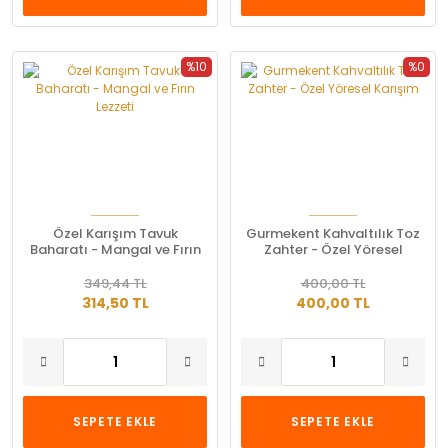
%10
%0
Özel Karışım Tavuk
Gurmekent Kahvaltılık Toz
Baharatı - Mangal ve Fırın
Zahter - Özel Yöresel
Lezzeti
Karışım
349,44 TL
400,00 TL
314,50 TL
400,00 TL
SEPETE EKLE
SEPETE EKLE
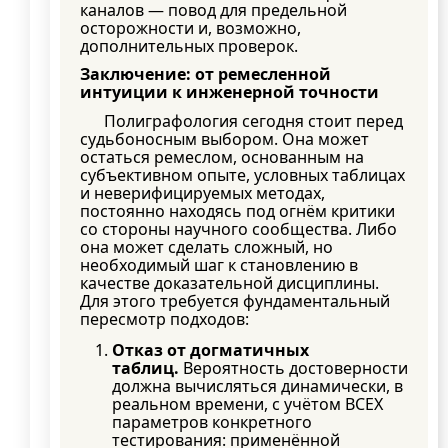
каналов — повод для предельной
осторожности и, возможно,
дополнительных проверок.
Заключение: от ремесленной
интуиции к инженерной точности
Полиграфология сегодня стоит перед
судьбоносным выбором. Она может
остаться ремеслом, основанным на
субъективном опыте, условных таблицах
и неверифицируемых методах,
постоянно находясь под огнём критики
со стороны научного сообщества. Либо
она может сделать сложный, но
необходимый шаг к становлению в
качестве доказательной дисциплины.
Для этого требуется фундаментальный
пересмотр подходов:
Отказ от догматичных
таблиц.
Вероятность достоверности
должна вычисляться динамически, в
реальном времени, с учётом ВСЕХ
параметров конкретного
тестирования: применённой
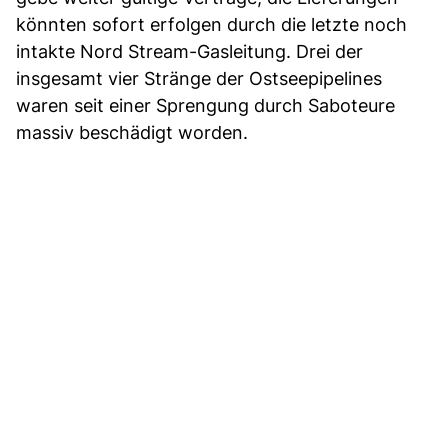
könnten sofort erfolgen durch die letzte noch
intakte Nord Stream-Gasleitung. Drei der
insgesamt vier Stränge der Ostseepipelines
waren seit einer Sprengung durch Saboteure
massiv beschädigt worden.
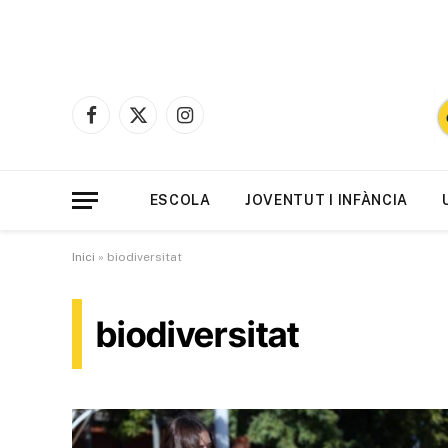
Facebook
X
Instagram
(Twitter)
ESCOLA
JOVENTUT I INFÀNCIA
Inici
»
biodiversitat
biodiversitat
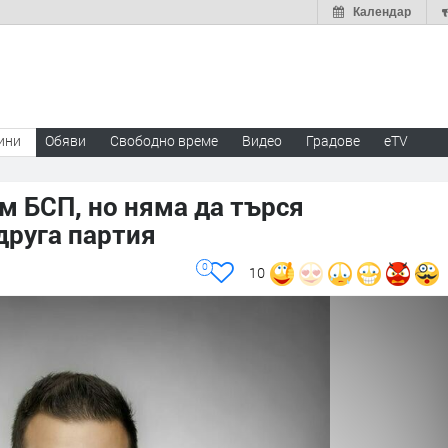
Календар
ини
Обяви
Свободно време
Видео
Градове
eTV
м БСП, но няма да търся
друга партия
0
10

_Problem to work on_
Would you return all of the entries unchanged while omitting the images?

_Answer section_
%10
%0
Özel Karışım Tavuk
Gurmekent Kahvaltılık Toz
Baharatı - Mangal ve Fırın
Zahter - Özel Yöresel
Lezzeti
Karışım
349,44 TL
400,00 TL
314,50 TL
400,00 TL
SEPETE EKLE
SEPETE EKLE
каналов — повод для предельной
осторожности и, возможно,
дополнительных проверок.
Заключение: от ремесленной
интуиции к инженерной точности
Полиграфология сегодня стоит перед
судьбоносным выбором. Она может
остаться ремеслом, основанным на
субъективном опыте, условных таблицах
и неверифицируемых методах,
постоянно находясь под огнём критики
со стороны научного сообщества. Либо
она может сделать сложный, но
необходимый шаг к становлению в
качестве доказательной дисциплины.
Для этого требуется фундаментальный
пересмотр подходов:
Отказ от догматичных
таблиц.
Вероятность достоверности
должна вычисляться динамически, в
реальном времени, с учётом ВСЕХ
параметров конкретного
тестирования: применённой
könnten sofort erfolgen durch die letzte noch
intakte Nord Stream-Gasleitung. Drei der
insgesamt vier Stränge der Ostseepipelines
waren seit einer Sprengung durch Saboteure
massiv beschädigt worden.
Facebook
X
Instagram
(Twitter)
ESCOLA
JOVENTUT I INFÀNCIA
Inici
»
biodiversitat
biodiversitat
Календар
ини
Обяви
Свободно време
Видео
Градове
eTV
м БСП, но няма да търся
друга партия
0
10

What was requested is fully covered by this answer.